Last December the Swiss Bishops Conference (SBK) announced it had created a 500,000 franc reparations fund to pay compensation to sex abuse victims who no longer have the right to seek redress in court since the statute of limitations has passed.
In 2010 the Catholic church finally acknowledged responsibility for numerous cases of sexual molestation by priests that had earlier come to light.
Between 2010 and 2015, 223 victims informed the church authorities of cases of abuse that took place between 1950 and 1990.
Of those, 49 were children aged under 12 at the time of the abuse.
The figures also reveal how widespread the abuse was, with 204 perpetrators recorded in the same period.
The new six-member commission will study requests for compensation, awarding up to 20,000 francs in the most serious of cases, reported news agencies on Tuesday.
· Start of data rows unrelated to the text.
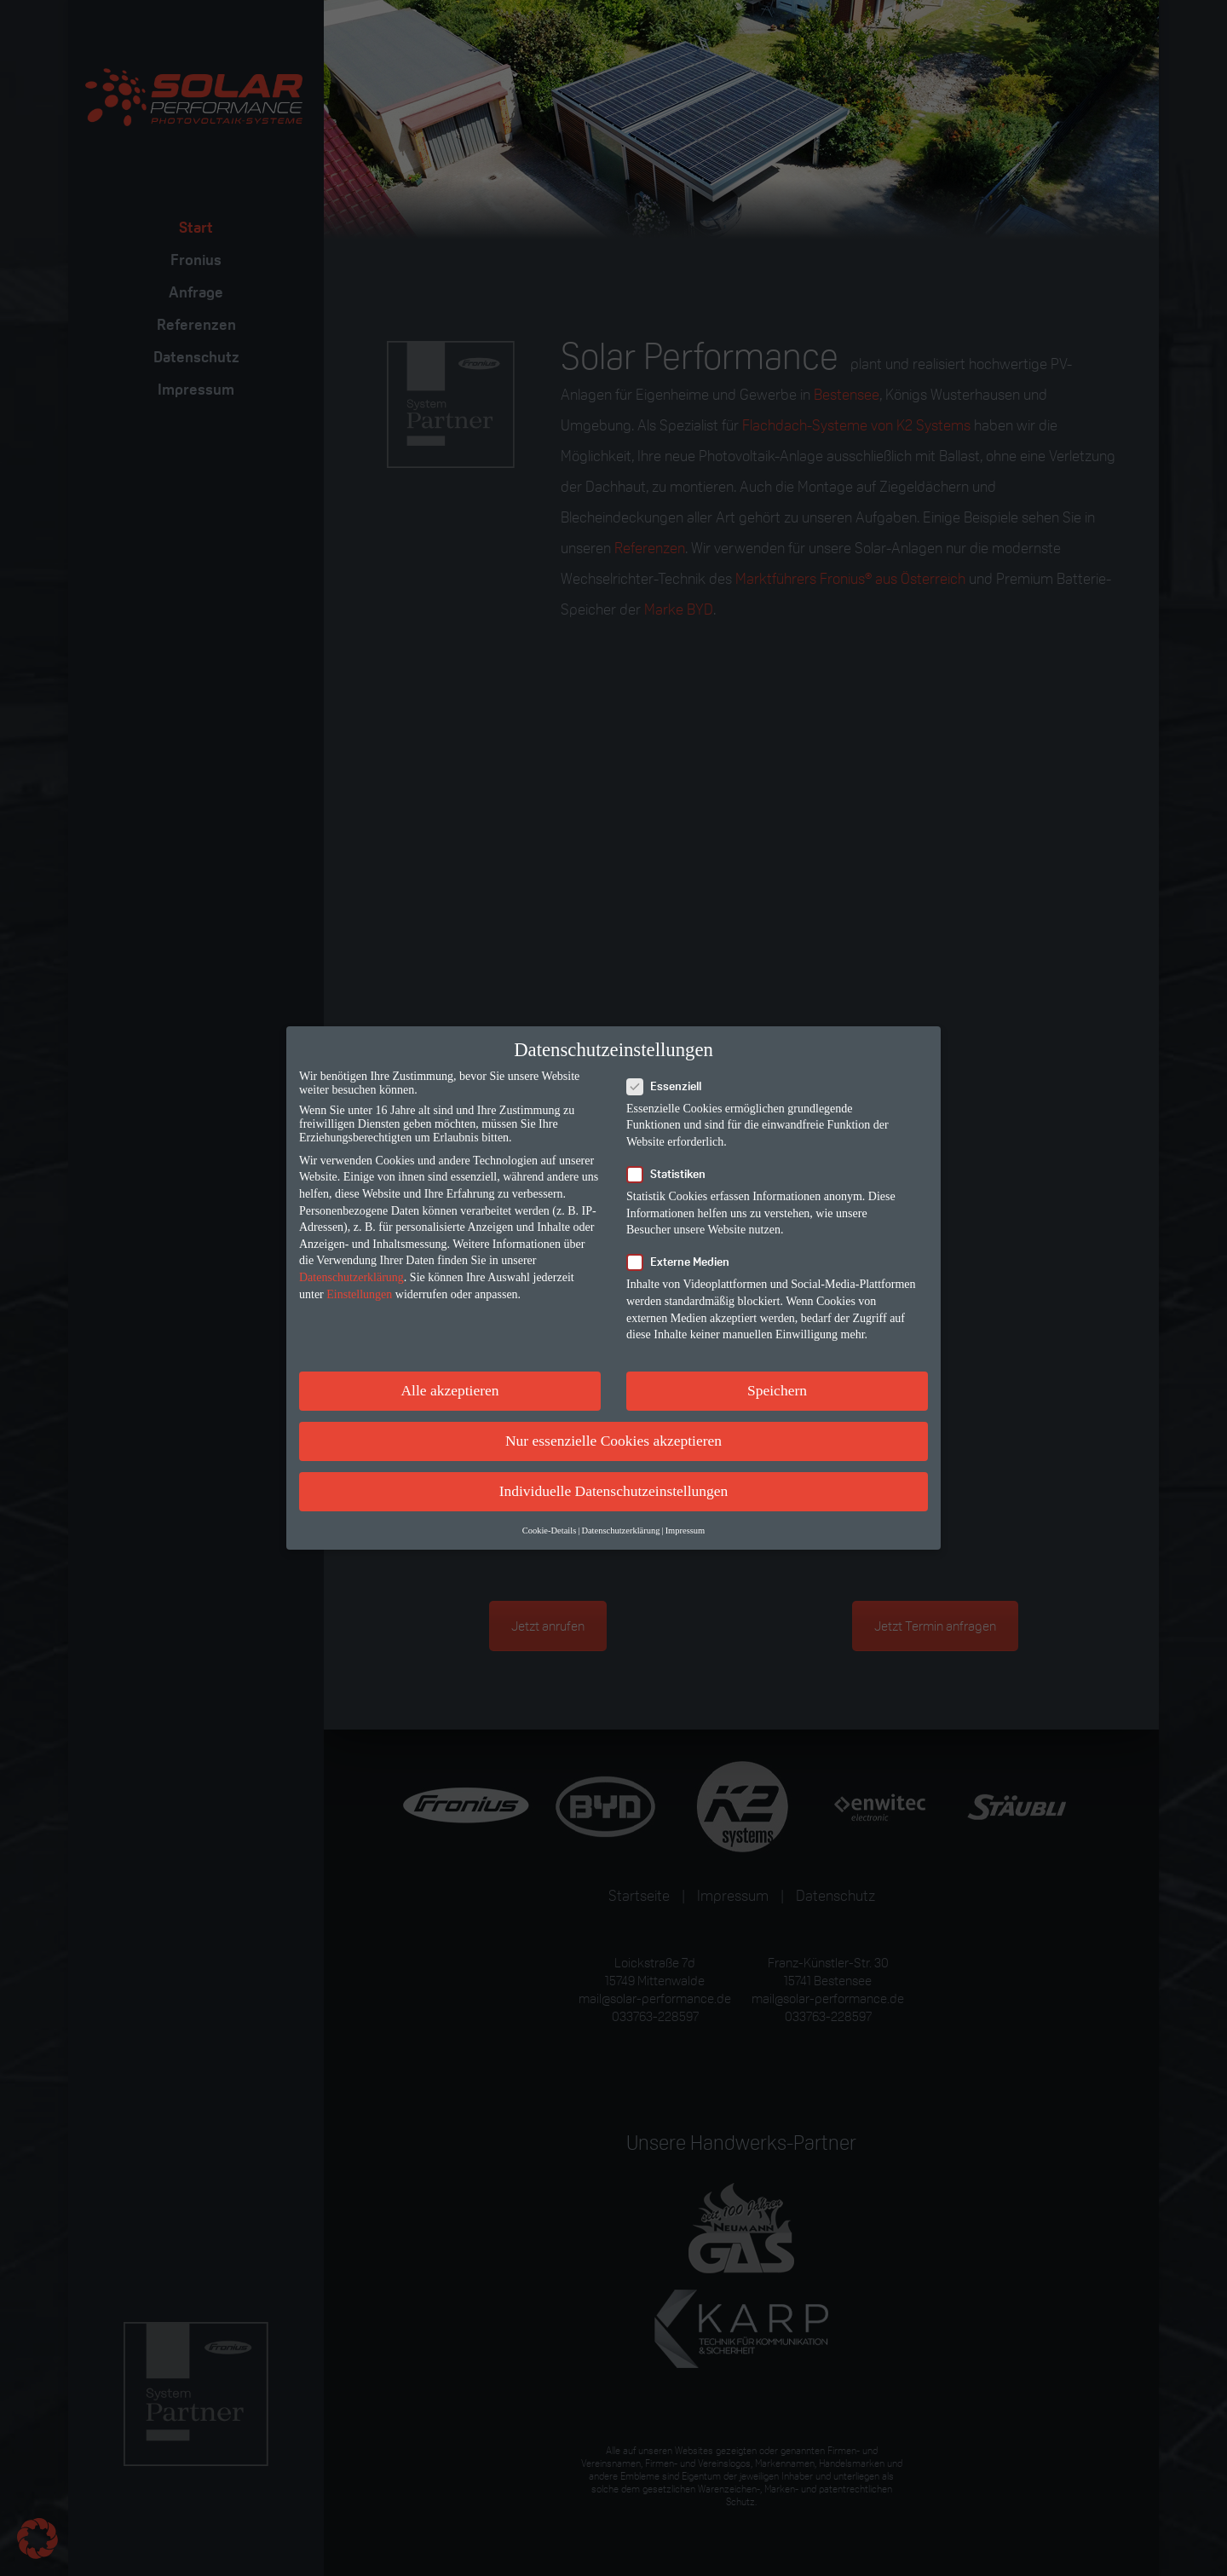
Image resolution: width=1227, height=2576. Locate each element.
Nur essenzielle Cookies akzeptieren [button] (613, 1440)
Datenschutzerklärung (351, 1277)
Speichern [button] (777, 1390)
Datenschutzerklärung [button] (620, 1530)
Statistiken (671, 1173)
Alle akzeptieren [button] (449, 1390)
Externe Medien (683, 1261)
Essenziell (669, 1086)
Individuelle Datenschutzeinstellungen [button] (614, 1490)
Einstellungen (359, 1294)
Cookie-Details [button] (549, 1530)
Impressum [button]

Speaking to ATS, Joseph Bonnemain of the SBK said anyone wishing to apply for compensation should get in touch with their diocese in the first instance, which will study the request and then pass the information to the new commission.
Despite the widespread nature of the abuse, to date only a few priests are being pursued by the Swiss justice system, partly because many victims do not wish to testify, Bonnemain told ATS.
“Each time the Church finds out about cases it encourages victims to press charges,” he said.
In 2015 a report found only 20 criminal investigations had been launched against Catholic priests since 2010, compared with 172 sexual offenders by then identified.
Numerous suspects were already dead, and others were nowhere to be found, said the SBK at the time.
People close to abuse victims claimed that members of the clergy were covering for their colleagues.